Peach County High School officials on Monday asked the Georgia High School Association for its board of trustees to promptly grant them a meeting to plead their case about an apparently blown call that cost the Peach County football team a crucial touchdown late in Friday's AAA state championship game.
The Trojans trailed Calhoun High 10-6 with 3:40 left in the game. Facing fourth down and 8 yards to go for a first down from the Calhoun 22-yard line, Peach County appeared to complete a pass to the 5-yard line. The Trojan who caught it, Noah Whittington, lunged to the goal line, and the ball popped out of his hands as his arms stretched into the end zone for an apparent score. A referee ruled the pass a drop.
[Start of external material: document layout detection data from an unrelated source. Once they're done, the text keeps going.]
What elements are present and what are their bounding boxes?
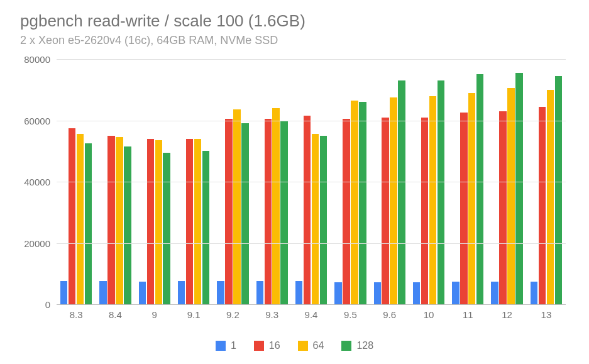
y-tick-label: 20000 [24,238,57,248]
x-tick-label: 8.4 [96,304,135,320]
bar [107,136,114,304]
bar [476,74,483,304]
bar [421,118,428,304]
bar [374,282,381,304]
bar [155,140,162,304]
bar [202,151,209,304]
y-tick-label: 0 [45,299,57,310]
bar [531,282,537,304]
bar [241,123,248,304]
bar [217,281,224,304]
chart-title: pgbench read-write / scale 100 (1.6GB) [20,11,306,31]
bar [429,96,436,305]
chart-subtitle: 2 x Xeon e5-2620v4 (16c), 64GB RAM, NVMe… [20,34,278,47]
legend-swatch [216,341,226,351]
legend-swatch [298,341,308,351]
gridline [57,59,566,60]
gridline [57,182,566,182]
bar [124,146,131,304]
bar [539,107,546,304]
legend-item: 16 [254,340,280,351]
bar [499,111,506,304]
bar [69,128,75,304]
bar [233,109,240,304]
bar [351,101,358,304]
bar [312,134,319,304]
x-tick-label: 9.2 [213,304,252,320]
legend-label: 128 [356,340,373,351]
bar [280,121,287,305]
bar [359,102,366,304]
bar [547,90,554,304]
bar [77,134,84,304]
legend-label: 1 [231,340,236,351]
y-tick-label: 80000 [24,54,57,65]
bar [390,97,397,304]
legend-swatch [254,341,264,351]
x-tick-label: 9 [135,304,174,320]
x-tick-label: 12 [487,304,526,320]
bar [438,80,444,304]
legend: 11664128 [0,340,589,351]
bar [194,139,201,304]
x-tick-label: 11 [448,304,487,320]
bar [320,136,327,304]
legend-item: 128 [341,340,373,351]
chart-container: pgbench read-write / scale 100 (1.6GB) 2… [0,0,589,364]
bar [256,281,263,304]
bar [515,73,522,304]
bar [178,281,185,304]
bar [382,118,388,304]
bar [147,139,154,304]
bar [452,282,459,304]
bar [265,119,272,304]
x-tick-label: 9.5 [331,304,370,320]
y-tick-label: 40000 [24,177,57,187]
bar [295,281,302,304]
bar [304,116,311,304]
bar [491,282,498,304]
bar [163,153,170,304]
bar [60,281,67,304]
bar [343,119,350,304]
bar [85,143,92,304]
bar [555,76,562,304]
bar [116,137,123,304]
x-tick-label: 13 [527,304,566,320]
bar [272,108,279,304]
legend-label: 16 [269,340,280,351]
bar [398,80,405,304]
bar [139,282,146,304]
x-tick-label: 9.6 [370,304,409,320]
bar [413,282,420,304]
x-tick-label: 9.1 [174,304,213,320]
bar [225,119,232,304]
x-tick-label: 9.4 [292,304,331,320]
plot-area: 8.38.499.19.29.39.49.59.610111213 020000… [57,59,566,305]
x-tick-label: 8.3 [57,304,96,320]
x-tick-label: 9.3 [253,304,292,320]
x-tick-label: 10 [409,304,448,320]
legend-swatch [341,341,351,351]
bar [460,113,467,304]
legend-item: 1 [216,340,236,351]
bar [186,139,193,304]
bar [334,282,341,304]
bar [99,281,106,304]
legend-item: 64 [298,340,324,351]
legend-label: 64 [313,340,324,351]
gridline [57,121,566,121]
bar [468,93,475,304]
gridline [57,243,566,244]
y-tick-label: 60000 [24,115,57,126]
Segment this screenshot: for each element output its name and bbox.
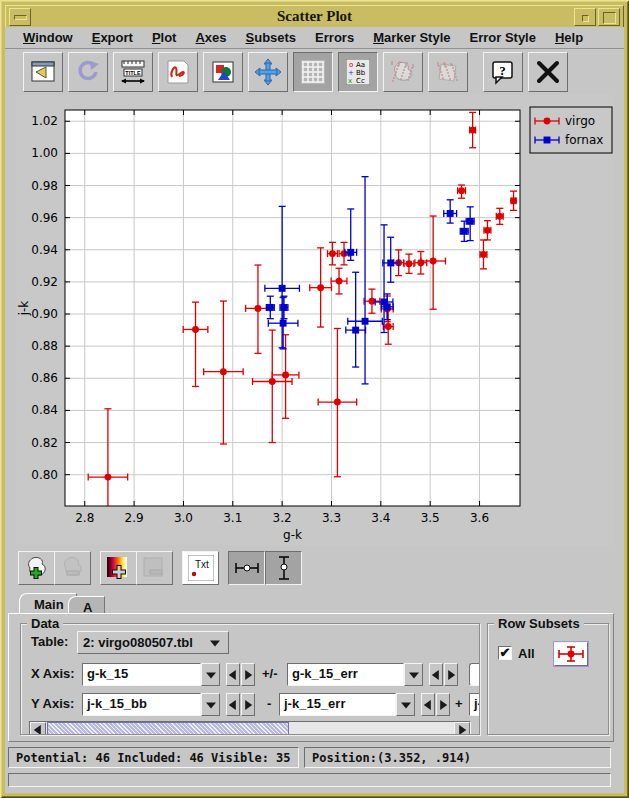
svg-text:3.1: 3.1 — [223, 511, 242, 525]
svg-text:3.4: 3.4 — [371, 511, 390, 525]
tab-a[interactable]: A — [68, 596, 105, 614]
svg-text:Cc: Cc — [356, 77, 365, 85]
count-status: Potential: 46 Included: 46 Visible: 35 — [8, 747, 299, 768]
svg-text:Bb: Bb — [356, 69, 366, 77]
x-axis-input[interactable]: g-k_15 — [82, 663, 201, 686]
close-button[interactable] — [528, 52, 568, 92]
window-frame: Scatter Plot WindowExportPlotAxesSubsets… — [0, 0, 629, 798]
y-err-input[interactable]: j-k_15_err — [279, 693, 396, 716]
y-axis-prev-button[interactable] — [226, 693, 240, 716]
x-axis-title: g-k — [283, 528, 302, 542]
svg-text:0.96: 0.96 — [31, 211, 58, 225]
window-button[interactable] — [23, 52, 63, 92]
svg-text:3.5: 3.5 — [421, 511, 440, 525]
y-err-dropdown-button[interactable] — [396, 693, 415, 716]
y-err2-input[interactable]: j- — [469, 693, 479, 716]
scrollbar-thumb[interactable] — [47, 722, 289, 734]
svg-text:o: o — [349, 61, 353, 69]
chevron-down-icon — [210, 640, 220, 646]
y-axis-input[interactable]: j-k_15_bb — [82, 693, 201, 716]
maximize-icon — [603, 12, 616, 24]
x-errorbar-toggle-button[interactable] — [228, 551, 265, 585]
svg-text:0.92: 0.92 — [31, 275, 58, 289]
subset-all-label: All — [518, 646, 535, 661]
svg-text:0.94: 0.94 — [31, 243, 58, 257]
x-err-next-button[interactable] — [444, 663, 458, 686]
x-axis-prev-button[interactable] — [226, 663, 240, 686]
iconify-button[interactable] — [574, 8, 596, 26]
blob-region-button — [428, 52, 468, 92]
svg-text:3.6: 3.6 — [470, 511, 489, 525]
y-errorbar-toggle-button[interactable] — [265, 551, 302, 585]
scatter-plot-canvas[interactable]: 2.82.93.03.13.23.33.43.53.60.800.820.840… — [16, 95, 613, 545]
progress-strip — [8, 773, 611, 787]
grid-toggle-button[interactable] — [293, 52, 333, 92]
svg-text:1.02: 1.02 — [31, 114, 58, 128]
x-axis-dropdown-button[interactable] — [201, 663, 220, 686]
chevron-down-icon — [206, 672, 216, 678]
x-err-op-label: +/- — [262, 666, 278, 681]
axis-config-button[interactable]: TITLE — [113, 52, 153, 92]
menu-marker-style[interactable]: Marker Style — [367, 27, 456, 45]
chevron-right-icon — [459, 725, 466, 735]
export-image-button[interactable] — [203, 52, 243, 92]
chevron-right-icon — [245, 670, 252, 680]
svg-text:?: ? — [499, 63, 506, 78]
x-err-input[interactable]: g-k_15_err — [287, 663, 404, 686]
menu-help[interactable]: Help — [549, 27, 589, 45]
title-bar[interactable]: Scatter Plot — [5, 5, 624, 29]
x-axis-next-button[interactable] — [241, 663, 255, 686]
svg-text:0.80: 0.80 — [31, 468, 58, 482]
y-err-op2-label: + — [455, 696, 463, 711]
x-err-dropdown-button[interactable] — [404, 663, 423, 686]
plot-legend: virgofornax — [530, 107, 612, 153]
svg-text:3.2: 3.2 — [273, 511, 292, 525]
data-hscrollbar[interactable] — [29, 721, 471, 734]
window-title: Scatter Plot — [6, 8, 623, 25]
add-subset-button[interactable] — [18, 551, 55, 585]
y-axis-next-button[interactable] — [241, 693, 255, 716]
menu-window[interactable]: Window — [17, 27, 79, 45]
legend-toggle-button[interactable]: oAa+BbxCc — [338, 52, 378, 92]
y-axis-title: j-k — [17, 301, 31, 317]
y-axis-dropdown-button[interactable] — [201, 693, 220, 716]
scroll-left-button[interactable] — [30, 722, 46, 734]
data-group: Data Table: 2: virgo080507.tbl X Axis: g… — [20, 623, 480, 735]
svg-text:3.3: 3.3 — [322, 511, 341, 525]
menu-subsets[interactable]: Subsets — [240, 27, 303, 45]
menu-export[interactable]: Export — [86, 27, 139, 45]
subset-style-button[interactable] — [554, 642, 588, 666]
x-axis-label: X Axis: — [31, 666, 75, 681]
y-err-prev-button[interactable] — [421, 693, 435, 716]
remove-style-button — [136, 551, 173, 585]
help-button[interactable]: ? — [483, 52, 523, 92]
pan-resize-button[interactable] — [248, 52, 288, 92]
x-clipped-widget[interactable] — [469, 663, 479, 686]
svg-text:0.86: 0.86 — [31, 371, 58, 385]
replot-button[interactable] — [68, 52, 108, 92]
chevron-left-icon — [432, 670, 439, 680]
tab-content-panel: Data Table: 2: virgo080507.tbl X Axis: g… — [8, 613, 614, 742]
position-status: Position:(3.352, .914) — [304, 747, 611, 768]
maximize-button[interactable] — [598, 8, 620, 26]
legend-label-virgo: virgo — [565, 114, 595, 128]
menu-error-style[interactable]: Error Style — [463, 27, 541, 45]
svg-text:0.84: 0.84 — [31, 403, 58, 417]
scroll-right-button[interactable] — [454, 722, 470, 734]
blob-subset-button — [383, 52, 423, 92]
menu-plot[interactable]: Plot — [146, 27, 183, 45]
svg-text:TITLE: TITLE — [125, 70, 141, 76]
iconify-icon — [582, 15, 589, 22]
y-err-next-button[interactable] — [436, 693, 450, 716]
menu-bar: WindowExportPlotAxesSubsetsErrorsMarker … — [5, 27, 624, 49]
x-err-prev-button[interactable] — [429, 663, 443, 686]
row-subsets-title: Row Subsets — [494, 616, 584, 631]
subset-all-checkbox[interactable]: ✔ — [498, 646, 512, 660]
export-pdf-button[interactable] — [158, 52, 198, 92]
label-points-button[interactable]: Txt — [182, 551, 219, 585]
menu-errors[interactable]: Errors — [309, 27, 360, 45]
add-style-button[interactable] — [100, 551, 137, 585]
table-select[interactable]: 2: virgo080507.tbl — [77, 631, 229, 654]
chevron-right-icon — [448, 670, 455, 680]
menu-axes[interactable]: Axes — [189, 27, 232, 45]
"To the amazement of everyone in the state of Georgia," Peach High principal Ken Hartley wrote in a three-page letter that he hand-delivered to the GHSA office in Thomaston on Monday, "the referee did not award Peach County a touchdown."
Hartley added that for "a championship game to be decided like this by one official is unacceptable. In a game of this magnitude, there should have been a consultation among the officials."
Never miss a local story.
Video clips of the controversial call have been widely circulated on social media.
There has been speculation that the Peach County receiver may have gone out of bounds and then come back in before making the apparent catch, a move that can render a receiver ineligible to catch a pass. The sideline official, though, did not rule Whittington as having gone out of bounds. The Telegraph has not viewed conclusive video of what happened before Whittington caught the ball — whether he ran out of bounds or was possibly forced out by a defender.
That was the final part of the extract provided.